» Task statement
The response should be the records below, repeated exactly, with each picture left out.

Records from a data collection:
══════════════════════════════
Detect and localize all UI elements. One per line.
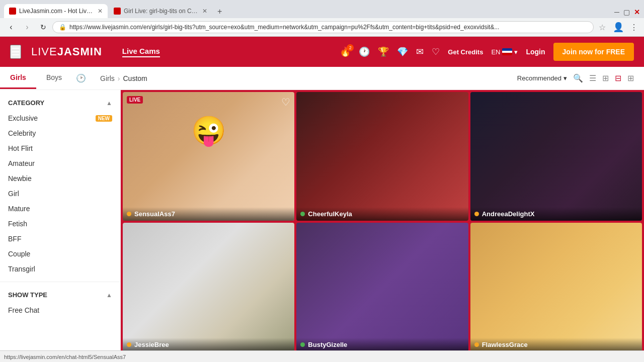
category-girl[interactable]: Girl: [0, 186, 120, 201]
tab-boys[interactable]: Boys: [36, 67, 72, 89]
lock-icon: 🔒: [59, 24, 66, 31]
cam-overlay-3: AndreeaDelightX: [470, 207, 642, 221]
maximize-button[interactable]: ▢: [623, 8, 630, 16]
cam-overlay-6: FlawlessGrace: [470, 338, 642, 350]
performer-name-3: AndreeaDelightX: [482, 210, 535, 218]
status-bar: https://livejasmin.com/en/chat-html5/Sen…: [0, 350, 644, 362]
sort-dropdown[interactable]: Recommended ▾: [517, 74, 567, 82]
nav-icons: 🔥 2 🕐 🏆 💎 ✉ ♡ Get Credits EN ▾ Login Joi…: [340, 43, 634, 61]
smiley-emoji-1: 😜: [191, 114, 226, 147]
online-dot-1: [127, 212, 131, 216]
category-couple[interactable]: Couple: [0, 246, 120, 261]
category-section: Category ▲ Exclusive NEW Celebrity Hot F…: [0, 90, 120, 282]
get-credits-link[interactable]: Get Credits: [448, 48, 483, 56]
main-layout: Category ▲ Exclusive NEW Celebrity Hot F…: [0, 90, 644, 350]
history-button[interactable]: 🕑: [72, 69, 90, 87]
new-tab-button[interactable]: +: [213, 5, 226, 18]
category-fetish[interactable]: Fetish: [0, 216, 120, 231]
tab-favicon-2: [114, 8, 121, 15]
menu-icon[interactable]: ⋮: [628, 23, 640, 32]
browser-tabs: LiveJasmin.com - Hot Live Sex Sho... ✕ G…: [0, 0, 644, 18]
cam-card-6[interactable]: FlawlessGrace: [470, 223, 642, 350]
category-amateur[interactable]: Amateur: [0, 156, 120, 171]
online-dot-6: [474, 342, 479, 347]
clock-icon-button[interactable]: 🕐: [359, 46, 370, 57]
omnibar[interactable]: 🔒 https://www.livejasmin.com/en/girls/gi…: [52, 21, 594, 33]
site-logo: LIVEJASMIN: [31, 45, 102, 58]
cam-overlay-1: SensualAss7: [123, 207, 294, 221]
performer-name-4: JessieBree: [134, 341, 169, 348]
cam-card-4[interactable]: JessieBree: [123, 223, 294, 350]
tab-title-2: Girl Live: girl-big-tits on Cam | LiveJa…: [124, 8, 199, 15]
cam-card-1[interactable]: LIVE 😜 ♡ SensualAss7: [123, 92, 294, 221]
new-badge-exclusive: NEW: [96, 115, 112, 122]
online-dot-3: [474, 212, 479, 216]
breadcrumb-custom: Custom: [123, 74, 147, 82]
tab-close-2[interactable]: ✕: [202, 8, 207, 15]
grid-medium-view-button[interactable]: ⊞: [602, 73, 609, 83]
browser-tab-1[interactable]: LiveJasmin.com - Hot Live Sex Sho... ✕: [4, 4, 108, 18]
profile-icon[interactable]: 👤: [611, 22, 626, 33]
show-type-section-header[interactable]: Show type ▲: [0, 287, 120, 303]
category-toggle-icon: ▲: [106, 100, 112, 107]
category-bff[interactable]: BFF: [0, 231, 120, 246]
category-hot-flirt[interactable]: Hot Flirt: [0, 141, 120, 156]
forward-button[interactable]: ›: [20, 20, 34, 34]
back-button[interactable]: ‹: [4, 20, 18, 34]
cam-card-5[interactable]: BustyGizelle: [296, 223, 468, 350]
show-type-free-chat[interactable]: Free Chat: [0, 303, 120, 318]
cam-card-3[interactable]: AndreeaDelightX: [470, 92, 642, 221]
category-mature[interactable]: Mature: [0, 201, 120, 216]
performer-name-5: BustyGizelle: [308, 341, 347, 348]
url-display: https://www.livejasmin.com/en/girls/girl…: [69, 24, 499, 31]
tab-favicon-1: [9, 8, 16, 15]
hamburger-menu[interactable]: ☰: [10, 45, 21, 59]
show-type-section: Show type ▲ Free Chat: [0, 282, 120, 323]
list-view-button[interactable]: ☰: [589, 73, 596, 83]
tab-title-1: LiveJasmin.com - Hot Live Sex Sho...: [19, 8, 95, 15]
reload-button[interactable]: ↻: [36, 20, 50, 34]
breadcrumb-girls[interactable]: Girls: [100, 74, 115, 82]
sort-label: Recommended: [517, 74, 561, 82]
performer-name-6: FlawlessGrace: [482, 341, 528, 348]
browser-tab-2[interactable]: Girl Live: girl-big-tits on Cam | LiveJa…: [109, 4, 212, 18]
breadcrumb: Girls › Custom: [100, 74, 147, 82]
performer-grid: LIVE 😜 ♡ SensualAss7 CheerfulKeyla: [123, 92, 642, 350]
login-button[interactable]: Login: [526, 48, 545, 56]
tab-girls[interactable]: Girls: [0, 67, 36, 89]
heart-button-1[interactable]: ♡: [281, 96, 290, 108]
show-type-title: Show type: [8, 291, 47, 299]
category-exclusive[interactable]: Exclusive NEW: [0, 111, 120, 126]
grid-large-view-button[interactable]: ⊟: [615, 73, 621, 83]
view-controls: Recommended ▾ 🔍 ☰ ⊞ ⊟ ⊞: [517, 73, 644, 83]
sidebar: Category ▲ Exclusive NEW Celebrity Hot F…: [0, 90, 121, 350]
search-icon-button[interactable]: 🔍: [573, 73, 583, 83]
cam-card-2[interactable]: CheerfulKeyla: [296, 92, 468, 221]
category-celebrity[interactable]: Celebrity: [0, 126, 120, 141]
star-icon[interactable]: ☆: [596, 23, 609, 32]
trophy-icon-button[interactable]: 🏆: [378, 46, 389, 57]
minimize-button[interactable]: ─: [614, 8, 619, 16]
category-transgirl[interactable]: Transgirl: [0, 261, 120, 277]
main-nav: Live Cams: [122, 47, 160, 57]
browser-chrome: LiveJasmin.com - Hot Live Sex Sho... ✕ G…: [0, 0, 644, 37]
grid-small-view-button[interactable]: ⊞: [627, 73, 634, 83]
category-newbie[interactable]: Newbie: [0, 171, 120, 186]
mail-icon-button[interactable]: ✉: [416, 46, 424, 57]
language-selector[interactable]: EN ▾: [491, 48, 518, 56]
breadcrumb-separator: ›: [118, 74, 120, 82]
category-section-header[interactable]: Category ▲: [0, 95, 120, 111]
site-header: ☰ LIVEJASMIN Live Cams 🔥 2 🕐 🏆 💎 ✉ ♡ Get…: [0, 37, 644, 67]
flame-icon-button[interactable]: 🔥 2: [340, 46, 351, 57]
join-button[interactable]: Join now for FREE: [553, 43, 634, 61]
show-type-toggle-icon: ▲: [106, 292, 112, 299]
diamond-icon-button[interactable]: 💎: [397, 46, 408, 57]
nav-live-cams[interactable]: Live Cams: [122, 47, 160, 57]
cam-overlay-4: JessieBree: [123, 338, 294, 350]
omnibar-row: ‹ › ↻ 🔒 https://www.livejasmin.com/en/gi…: [0, 18, 644, 36]
tab-close-1[interactable]: ✕: [98, 8, 103, 15]
heart-icon-button[interactable]: ♡: [432, 46, 440, 57]
sub-header: Girls Boys 🕑 Girls › Custom Recommended …: [0, 67, 644, 90]
close-window-button[interactable]: ✕: [634, 8, 640, 16]
flag-icon: [502, 48, 512, 55]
══════════════════════════════
» Solution to the exercise
Detect and localize all UI elements. One per line.
category-girl[interactable]: Girl: [0, 186, 120, 201]
tab-boys[interactable]: Boys: [36, 67, 72, 89]
lock-icon: 🔒: [59, 24, 66, 31]
cam-overlay-3: AndreeaDelightX: [470, 207, 642, 221]
maximize-button[interactable]: ▢: [623, 8, 630, 16]
cam-overlay-6: FlawlessGrace: [470, 338, 642, 350]
performer-name-3: AndreeaDelightX: [482, 210, 535, 218]
status-bar: https://livejasmin.com/en/chat-html5/Sen…: [0, 350, 644, 362]
sort-dropdown[interactable]: Recommended ▾: [517, 74, 567, 82]
nav-icons: 🔥 2 🕐 🏆 💎 ✉ ♡ Get Credits EN ▾ Login Joi…: [340, 43, 634, 61]
smiley-emoji-1: 😜: [191, 114, 226, 147]
online-dot-1: [127, 212, 131, 216]
category-couple[interactable]: Couple: [0, 246, 120, 261]
category-section: Category ▲ Exclusive NEW Celebrity Hot F…: [0, 90, 120, 282]
get-credits-link[interactable]: Get Credits: [448, 48, 483, 56]
main-layout: Category ▲ Exclusive NEW Celebrity Hot F…: [0, 90, 644, 350]
history-button[interactable]: 🕑: [72, 69, 90, 87]
new-tab-button[interactable]: +: [213, 5, 226, 18]
category-fetish[interactable]: Fetish: [0, 216, 120, 231]
tab-favicon-2: [114, 8, 121, 15]
menu-icon[interactable]: ⋮: [628, 23, 640, 32]
browser-tabs: LiveJasmin.com - Hot Live Sex Sho... ✕ G…: [0, 0, 644, 18]
cam-card-6[interactable]: FlawlessGrace: [470, 223, 642, 350]
category-amateur[interactable]: Amateur: [0, 156, 120, 171]
online-dot-6: [474, 342, 479, 347]
clock-icon-button[interactable]: 🕐: [359, 46, 370, 57]
omnibar[interactable]: 🔒 https://www.livejasmin.com/en/girls/gi…: [52, 21, 594, 33]
site-logo: LIVEJASMIN: [31, 45, 102, 58]
cam-overlay-1: SensualAss7: [123, 207, 294, 221]
performer-name-4: JessieBree: [134, 341, 169, 348]
cam-card-4[interactable]: JessieBree: [123, 223, 294, 350]
tab-title-2: Girl Live: girl-big-tits on Cam | LiveJa…: [124, 8, 199, 15]
cam-card-1[interactable]: LIVE 😜 ♡ SensualAss7: [123, 92, 294, 221]
new-badge-exclusive: NEW: [96, 115, 112, 122]
online-dot-3: [474, 212, 479, 216]
breadcrumb-custom: Custom: [123, 74, 147, 82]
tab-close-2[interactable]: ✕: [202, 8, 207, 15]
grid-medium-view-button[interactable]: ⊞: [602, 73, 609, 83]
browser-tab-1[interactable]: LiveJasmin.com - Hot Live Sex Sho... ✕: [4, 4, 108, 18]
profile-icon[interactable]: 👤: [611, 22, 626, 33]
show-type-section-header[interactable]: Show type ▲: [0, 287, 120, 303]
category-toggle-icon: ▲: [106, 100, 112, 107]
category-bff[interactable]: BFF: [0, 231, 120, 246]
category-hot-flirt[interactable]: Hot Flirt: [0, 141, 120, 156]
forward-button[interactable]: ›: [20, 20, 34, 34]
back-button[interactable]: ‹: [4, 20, 18, 34]
cam-card-5[interactable]: BustyGizelle: [296, 223, 468, 350]
show-type-free-chat[interactable]: Free Chat: [0, 303, 120, 318]
cam-card-3[interactable]: AndreeaDelightX: [470, 92, 642, 221]
category-mature[interactable]: Mature: [0, 201, 120, 216]
performer-name-5: BustyGizelle: [308, 341, 347, 348]
url-display: https://www.livejasmin.com/en/girls/girl…: [69, 24, 499, 31]
tab-favicon-1: [9, 8, 16, 15]
hamburger-menu[interactable]: ☰: [10, 45, 21, 59]
show-type-section: Show type ▲ Free Chat: [0, 282, 120, 323]
list-view-button[interactable]: ☰: [589, 73, 596, 83]
tab-title-1: LiveJasmin.com - Hot Live Sex Sho...: [19, 8, 95, 15]
reload-button[interactable]: ↻: [36, 20, 50, 34]
breadcrumb-girls[interactable]: Girls: [100, 74, 115, 82]
sort-label: Recommended: [517, 74, 561, 82]
performer-name-6: FlawlessGrace: [482, 341, 528, 348]
browser-tab-2[interactable]: Girl Live: girl-big-tits on Cam | LiveJa…: [109, 4, 212, 18]
breadcrumb: Girls › Custom: [100, 74, 147, 82]
performer-grid: LIVE 😜 ♡ SensualAss7 CheerfulKeyla: [123, 92, 642, 350]
login-button[interactable]: Login: [526, 48, 545, 56]
tab-girls[interactable]: Girls: [0, 67, 36, 89]
heart-button-1[interactable]: ♡: [281, 96, 290, 108]
show-type-title: Show type: [8, 291, 47, 299]
category-exclusive[interactable]: Exclusive NEW: [0, 111, 120, 126]
grid-large-view-button[interactable]: ⊟: [615, 73, 621, 83]
view-controls: Recommended ▾ 🔍 ☰ ⊞ ⊟ ⊞: [517, 73, 644, 83]
sidebar: Category ▲ Exclusive NEW Celebrity Hot F…: [0, 90, 121, 350]
search-icon-button[interactable]: 🔍: [573, 73, 583, 83]
cam-card-2[interactable]: CheerfulKeyla: [296, 92, 468, 221]
category-celebrity[interactable]: Celebrity: [0, 126, 120, 141]
star-icon[interactable]: ☆: [596, 23, 609, 32]
trophy-icon-button[interactable]: 🏆: [378, 46, 389, 57]
minimize-button[interactable]: ─: [614, 8, 619, 16]
category-transgirl[interactable]: Transgirl: [0, 261, 120, 277]
main-nav: Live Cams: [122, 47, 160, 57]
browser-chrome: LiveJasmin.com - Hot Live Sex Sho... ✕ G…: [0, 0, 644, 37]
grid-small-view-button[interactable]: ⊞: [627, 73, 634, 83]
category-newbie[interactable]: Newbie: [0, 171, 120, 186]
mail-icon-button[interactable]: ✉: [416, 46, 424, 57]
language-selector[interactable]: EN ▾: [491, 48, 518, 56]
breadcrumb-separator: ›: [118, 74, 120, 82]
category-section-header[interactable]: Category ▲: [0, 95, 120, 111]
site-header: ☰ LIVEJASMIN Live Cams 🔥 2 🕐 🏆 💎 ✉ ♡ Get…: [0, 37, 644, 67]
flame-icon-button[interactable]: 🔥 2: [340, 46, 351, 57]
join-button[interactable]: Join now for FREE: [553, 43, 634, 61]
show-type-toggle-icon: ▲: [106, 292, 112, 299]
diamond-icon-button[interactable]: 💎: [397, 46, 408, 57]
nav-live-cams[interactable]: Live Cams: [122, 47, 160, 57]
cam-overlay-4: JessieBree: [123, 338, 294, 350]
omnibar-row: ‹ › ↻ 🔒 https://www.livejasmin.com/en/gi…: [0, 18, 644, 36]
tab-close-1[interactable]: ✕: [98, 8, 103, 15]
heart-icon-button[interactable]: ♡: [432, 46, 440, 57]
sub-header: Girls Boys 🕑 Girls › Custom Recommended …: [0, 67, 644, 90]
close-window-button[interactable]: ✕: [634, 8, 640, 16]
flag-icon: [502, 48, 512, 55]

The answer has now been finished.